Он молчит. Правда, сел. Но смотрит на меня, будто собирается вместо каши слопать. Я, вообще-то, хотел у повара добавки взять, так этот гад так на меня смотрел, что аппетит испортил. Доедаю свою кашу и думаю, зачем это я начальнику особого отдела понадобился. Я его до этого вблизи ни разу и не видел, какой с лица, не знаю. Знаю только, что есть такой. СМЕРЖ называется.

- Не СМЕРЖ, а СМЕРШ, - поправил Лихачев. - Смерть шпионам. Со шпионами он борется и уничтожает их до смерти.

- Вот-вот, - согласился Опарин. - Ребята говорили, что к нему по ночам кто-то шастает.

- У нас в полку, где я служил, тоже был такой. И к нему по ночам шастали, - подтвердил Бабочкин. - Это секретные сотрудники докладывают, где что делается. Сексоты.

- А зачем по ночам? - спросил Лихачев. - Мы здесь все свои. Если кто ему помогает шпионов ловить, так чего они прячутся?

- Секретные они, тайно помогают, - объяснил Бабочкин. - Их никто видеть не должен. У нас, на журфаке тоже сексоты были. И тоже тайные. Но мы их всех знали.

- Почему скрываются? - не мог понять Лихачев. - Если они хорошим делом занимаются, так зачем прятаться?

Объяснять это Лихачеву никто не стал, и Опарин продолжил рассказывать:

- Кашу я без аппетита доел, и пошли мы. Заходим в какой-то домик. Младший сержант оставил меня в прихожке, а сам зашел в комнату и дверь прикрыл. Для секретного, наверно, разговора. Потом открыл дверь, пропустил меня, а сам вышел.
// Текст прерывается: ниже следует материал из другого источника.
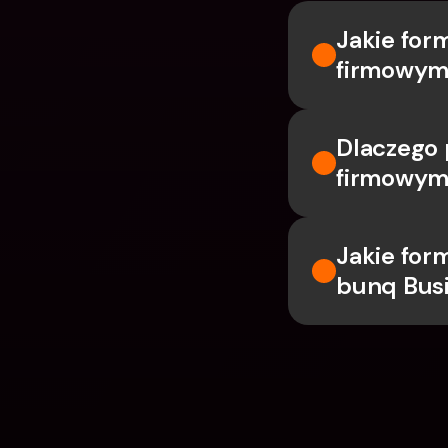
Jakie for
firmowym
Dlaczego 
firmowym
Jakie for
bunq Bus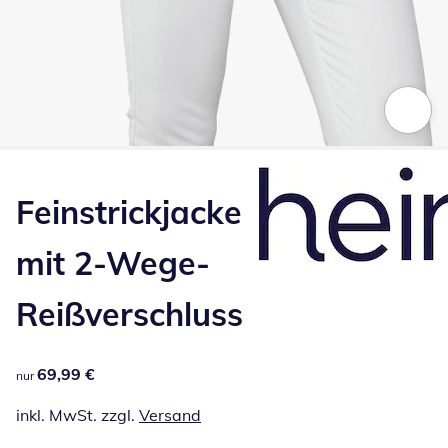
Zum Vergrößern auf das Bild klicken
Feinstrickjacke
mit 2-Wege-
Reißverschluss
69,99 €
69,99 €
nur
inkl. MwSt. zzgl.
Versand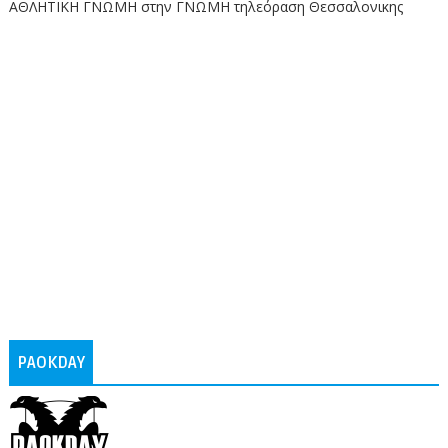
ΑΘΛΗΤΙΚΗ ΓΝΩΜΗ στην ΓΝΩΜΗ τηλεόραση Θεσσαλονικης
PAOKDAY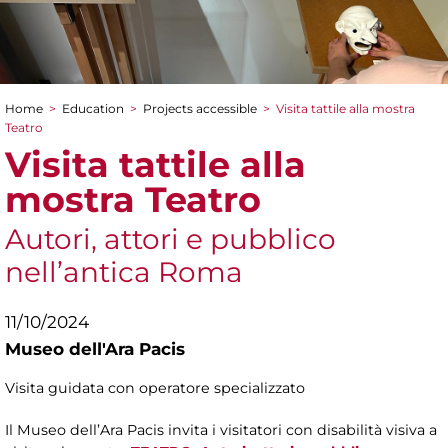
Home
>
Education
>
Projects accessible
>
Visita tattile alla mostra
You are here
Teatro
Visita tattile alla
mostra Teatro
Autori, attori e pubblico
nell’antica Roma
11/10/2024
Museo dell'Ara Pacis
Visita guidata con operatore specializzato
Il Museo dell’Ara Pacis invita i visitatori con disabilità visiva a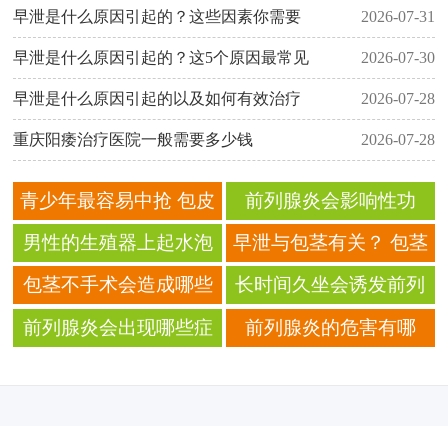
早泄是什么原因引起的？这些因素你需要
2026-07-31
早泄是什么原因引起的？这5个原因最常见
2026-07-30
早泄是什么原因引起的以及如何有效治疗
2026-07-28
重庆阳痿治疗医院一般需要多少钱
2026-07-28
青少年最容易中抢 包皮
前列腺炎会影响性功
龟头炎了解一下
能？ 前列腺炎是怎么导
男性的生殖器上起水泡
早泄与包茎有关？ 包茎
致不育的？
是什么病
造成的危害不可忽视！
包茎不手术会造成哪些
长时间久坐会诱发前列
危害？
腺炎？ 如何预防前列腺
前列腺炎会出现哪些症
前列腺炎的危害有哪
炎？
状？出现这些症状一定
些？生活中如何预防前
要重视
列腺炎？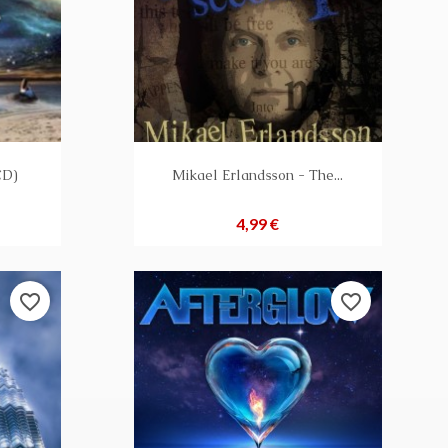
CD)
Mikael Erlandsson - The...
Preis
4,99 €
favorite_border
favorite_border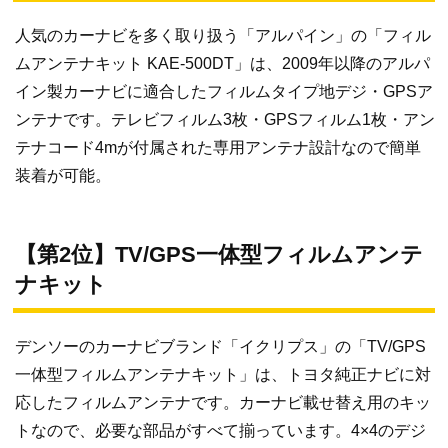
人気のカーナビを多く取り扱う「アルパイン」の「フィル
ムアンテナキット KAE-500DT」は、2009年以降のアルパ
イン製カーナビに適合したフィルムタイプ地デジ・GPSア
ンテナです。テレビフィルム3枚・GPSフィルム1枚・アン
テナコード4mが付属された専用アンテナ設計なので簡単
装着が可能。
【第2位】TV/GPS一体型フィルムアンテ
ナキット
デンソーのカーナビブランド「イクリプス」の「TV/GPS
一体型フィルムアンテナキット」は、トヨタ純正ナビに対
応したフィルムアンテナです。カーナビ載せ替え用のキッ
トなので、必要な部品がすべて揃っています。4×4のデジ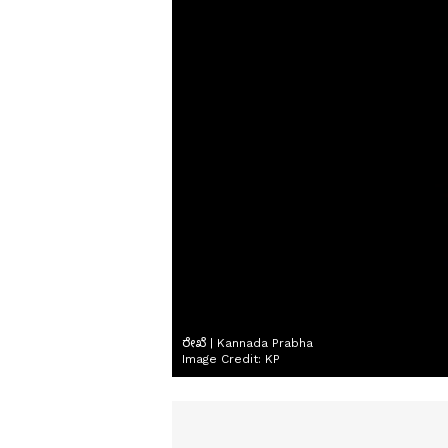
ರೇಖೆ | Kannada Prabha
Image Credit:
KP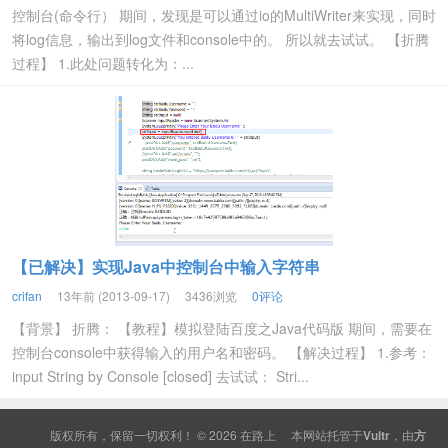
控制台(命令行） 期间，发现是可以通过io的MultiWriter来实现，同时
将log信息，输出到log文件和console中的。 所以就去试试。 【折腾
过程】 1.此处问题转化为：...
【已解决】实现Java中控制台中输入字符串
crifan
13年前 (2013-09-17)
3436浏览
0评论
【背景】 折腾： 【教程】模拟登陆百度之Java代码版 期间，需要在
控制台console中获得输入的用户名和密码。 【解决过程】 1.参考：
input String by Console [closed] 去试试： Stri...
版权所有，保留一切权利！ © 2026
在路上
本网站托管于
Vultr
，由
方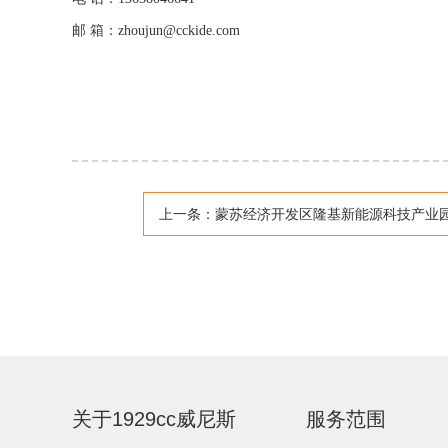
邮 箱：
zhoujun@cckide.com
上一条：
蒙苏经济开发区隆基新能源科技产业园项目电池项
关于1929cc威尼斯
服务范围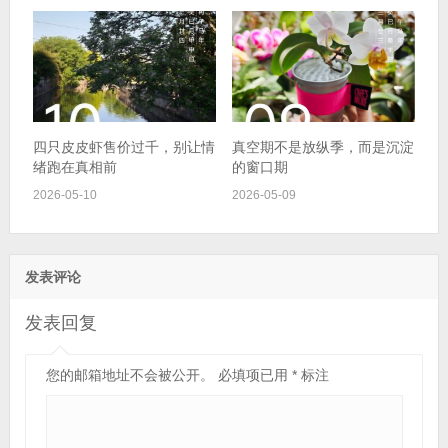
四只皮皮虾售价过千，别让情
真空期不是放纵季，而是沉淀
绪跑在真相前
的窗口期
2026-05-10
2026-05-09
发表评论
发表回复
您的邮箱地址不会被公开。
必填项已用
*
标注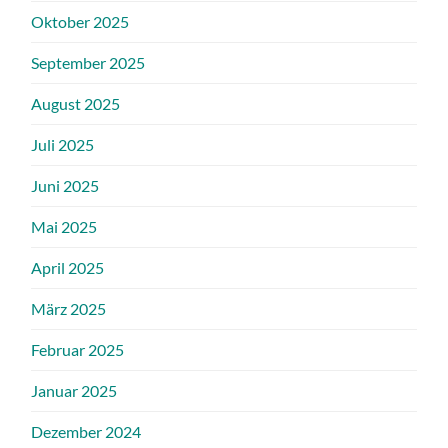
Oktober 2025
September 2025
August 2025
Juli 2025
Juni 2025
Mai 2025
April 2025
März 2025
Februar 2025
Januar 2025
Dezember 2024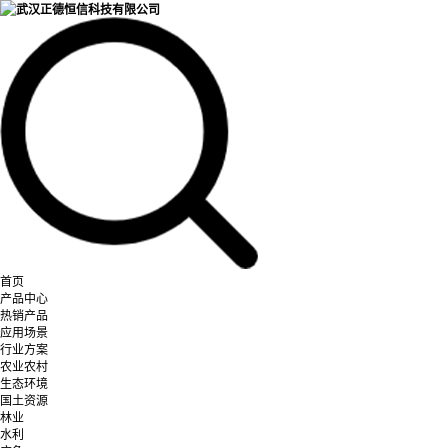
首页
产品中心
热销产品
应用场景
行业方案
农业农村
生态环境
国土资源
林业
水利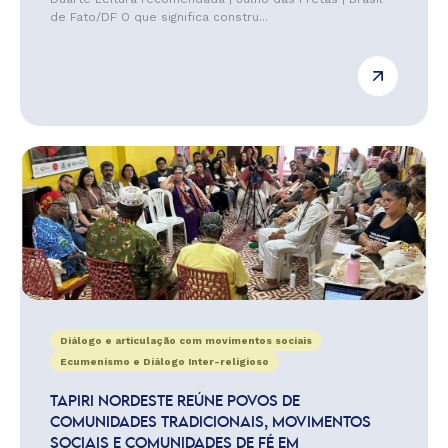
de Fato/DF O que significa constru...
Diálogo e articulação com movimentos sociais
Ecumenismo e Diálogo Inter-religioso
TAPIRI NORDESTE REÚNE POVOS DE
COMUNIDADES TRADICIONAIS, MOVIMENTOS
SOCIAIS E COMUNIDADES DE FÉ EM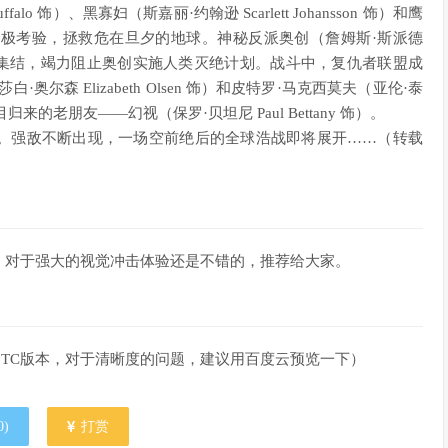
uffalo 饰）、黑寡妇（斯嘉丽·约翰逊 Scarlett Johansson 饰）和鹰
得不接受终极考验，拯救危在旦夕的地球。神秘反派奥创（詹姆斯·斯派德
必须重新集结，竭力阻止奥创实施人类灭绝计划。战斗中，复仇者联盟成
森 Elizabeth Olsen 饰）和皮特罗·马克西莫夫（亚伦·泰
新面目归来的老朋友——幻视（保罗·贝坦尼 Paul Bettany 饰）。
。强敌不断出现，一场空前绝后的全球浩战即将展开……（转载
，对于强大的视觉冲击体验还是不错的，推荐给大家。
还是TC版本，对于清晰度的问题，建议用百度云预览一下）
0
)
打赏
Вхожу, посреди комнаты капитан стоит. Капитан, как капитан: две руки, две ноги, нос, рот, уши. А какой-то странный. Сначала я понять не мог, в чем дело, потом понял - глаза у него особенные. Светлые очень. Не голубые, как у Лихачева, и не серые, а вроде бы белые, как у снулой щуки.

Уж не знаю, сколько он смотрел на меня снулыми глазами, но у меня от этого мурашки по спине побежали. Это у них, наверно, прием такой, сначала пугнуть, а потом уже разговаривать. Хотя не могу понять, зачем меня пугать надо. Он, когда почувствовал, что я испекся, пальцем меня поманил, чтобы поближе подошел. Я не могу понять, чего он от меня хочет, но ничего хорошего уже не ожидаю. Подошел... А он шепотом:

- Рассказывай, где твоя пушка, сержант Опарин, и машина где? Фашистам подарил?

Ну, думаю, тайный у нас разговор, и надо, чтобы никто его не подслушал. Тоже шепотом отвечаю:

- Никак нет, товарищ капитан. Машина сгорела, а пушку "мессер" разбил. Мы ее разбитую и оставили. Немцам от нее никакой пользы.

- Ты чего шепчешь? - спрашивает он, но шепотом.